One day, a farmer from the village went to the wise man and said in a frantic tone, "Wise man, help me. A horrible thing has happened. My ox has died and I have no animal to help me plow my field! Isn't this the worst thing that could have possibly happened?" The wise old man replied, "Maybe so, maybe not." The man hurried back to the village and reported to his neighbors that the wise man had gone mad. Surely this was the worse thing that could have happened. Why couldn't he see this?

The very next day, however, a strong, young horse was seen near the man's farm. Because the man had no ox to rely on, he had the idea to catch the horse to replace the ox - and he did. How joyful the farmer was. Plowing the field had never been easier. He went back to the wise man to apologize. "You were right, wise man. Losing my ox wasn't the worst thing that could have happened. It was a blessing in disguise! I never would have captured my new horse had that not happened." The wise man replied once again, "Maybe so, maybe not." Not again, thought the farmer. Surely the wise man had gone mad now.

But, once again, the farmer did not know what was to happen. A few days later the farmer's son was riding the horse and was thrown off. He broke his leg and would not be able to help with the crop. Oh no, thought the man. Now we will starve to death. Once again, the farmer went to the wise man. This time he said, "How did you know that capturing my horse was not a good thing? You were right again. My son is injured and won't be able to help with the crop. This time I'm sure that this is the worst thing that could have possibly happened. You must agree this time." But, just as he had done before, the wise man calmly looked at the farmer and in a compassionate tone replied once again, "Maybe so, maybe not." Enraged that the wise man could be so ignorant, the farmer stormed back to the village.

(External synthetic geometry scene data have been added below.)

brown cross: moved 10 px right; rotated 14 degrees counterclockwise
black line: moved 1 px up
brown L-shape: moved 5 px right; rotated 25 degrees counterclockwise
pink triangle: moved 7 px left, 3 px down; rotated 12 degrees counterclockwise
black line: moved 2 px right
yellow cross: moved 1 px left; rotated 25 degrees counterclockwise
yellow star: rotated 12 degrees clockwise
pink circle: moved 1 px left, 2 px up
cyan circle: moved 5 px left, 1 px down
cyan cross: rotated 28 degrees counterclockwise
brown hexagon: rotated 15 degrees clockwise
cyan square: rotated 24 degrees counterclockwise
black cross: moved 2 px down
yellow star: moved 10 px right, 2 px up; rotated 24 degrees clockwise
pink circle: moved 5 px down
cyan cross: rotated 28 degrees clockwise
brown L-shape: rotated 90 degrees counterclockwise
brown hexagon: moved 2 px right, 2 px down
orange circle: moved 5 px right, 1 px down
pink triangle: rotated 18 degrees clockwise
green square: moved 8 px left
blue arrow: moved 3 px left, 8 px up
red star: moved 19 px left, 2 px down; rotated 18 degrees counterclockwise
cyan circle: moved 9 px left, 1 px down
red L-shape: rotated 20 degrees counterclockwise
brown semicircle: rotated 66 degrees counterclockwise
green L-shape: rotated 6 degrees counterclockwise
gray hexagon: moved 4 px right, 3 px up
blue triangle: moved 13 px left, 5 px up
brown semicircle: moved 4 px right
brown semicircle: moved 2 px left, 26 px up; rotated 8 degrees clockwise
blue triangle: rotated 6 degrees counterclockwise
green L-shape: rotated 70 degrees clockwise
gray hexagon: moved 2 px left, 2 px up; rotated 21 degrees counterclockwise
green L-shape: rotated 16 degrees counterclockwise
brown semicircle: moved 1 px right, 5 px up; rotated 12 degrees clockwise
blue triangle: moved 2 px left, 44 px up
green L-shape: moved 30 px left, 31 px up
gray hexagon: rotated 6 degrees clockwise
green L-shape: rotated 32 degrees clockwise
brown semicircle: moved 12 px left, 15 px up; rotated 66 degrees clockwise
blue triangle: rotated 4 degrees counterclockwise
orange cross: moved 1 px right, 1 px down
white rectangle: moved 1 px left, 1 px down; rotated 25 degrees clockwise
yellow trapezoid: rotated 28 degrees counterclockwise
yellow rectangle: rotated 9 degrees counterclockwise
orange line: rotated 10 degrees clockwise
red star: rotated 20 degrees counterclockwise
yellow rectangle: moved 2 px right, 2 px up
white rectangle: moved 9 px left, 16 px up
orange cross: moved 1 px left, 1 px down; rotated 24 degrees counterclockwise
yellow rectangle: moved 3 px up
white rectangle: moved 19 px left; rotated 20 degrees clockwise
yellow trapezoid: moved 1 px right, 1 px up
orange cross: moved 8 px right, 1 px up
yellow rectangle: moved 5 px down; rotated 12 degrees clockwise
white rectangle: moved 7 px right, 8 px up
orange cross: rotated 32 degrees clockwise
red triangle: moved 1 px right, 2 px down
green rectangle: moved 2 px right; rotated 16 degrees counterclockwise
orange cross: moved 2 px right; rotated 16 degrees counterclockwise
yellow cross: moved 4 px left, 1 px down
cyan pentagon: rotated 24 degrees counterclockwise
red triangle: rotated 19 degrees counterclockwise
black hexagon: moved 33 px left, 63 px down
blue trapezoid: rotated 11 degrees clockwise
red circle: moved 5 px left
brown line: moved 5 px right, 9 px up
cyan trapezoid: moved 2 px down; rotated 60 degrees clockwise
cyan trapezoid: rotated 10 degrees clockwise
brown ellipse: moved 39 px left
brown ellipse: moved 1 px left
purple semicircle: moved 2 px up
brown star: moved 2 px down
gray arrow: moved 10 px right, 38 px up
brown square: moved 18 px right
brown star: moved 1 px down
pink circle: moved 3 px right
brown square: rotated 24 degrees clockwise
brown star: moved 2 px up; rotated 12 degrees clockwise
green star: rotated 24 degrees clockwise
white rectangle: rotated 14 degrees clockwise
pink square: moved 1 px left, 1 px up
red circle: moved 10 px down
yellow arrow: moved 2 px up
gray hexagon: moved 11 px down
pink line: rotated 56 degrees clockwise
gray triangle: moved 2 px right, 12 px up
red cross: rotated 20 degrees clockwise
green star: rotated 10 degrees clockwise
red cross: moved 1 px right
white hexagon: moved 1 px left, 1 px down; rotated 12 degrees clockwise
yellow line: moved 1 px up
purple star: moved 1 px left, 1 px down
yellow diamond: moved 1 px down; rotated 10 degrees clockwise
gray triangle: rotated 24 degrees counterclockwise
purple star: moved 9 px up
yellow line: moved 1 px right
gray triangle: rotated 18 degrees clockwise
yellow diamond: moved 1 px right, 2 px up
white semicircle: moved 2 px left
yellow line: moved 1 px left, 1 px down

The next day troops arrived to take every able-bodied man to the war that had just broken out. The farmer's son was the only young man in the village who didn't have to go. He would live, while the others would surely die.

The moral of this story provides a powerful lesson. The truth is, we don't know what's going to happen-we just think we do. Often we make a big deal out of something. We blow up scenarios in our minds about all the terrible things that are going to happen. Most of the time we are wrong. If we keep our cool and stay open to possibilities, we can be reasonably certain that, eventually, all will be well. Remember: maybe so, maybe not."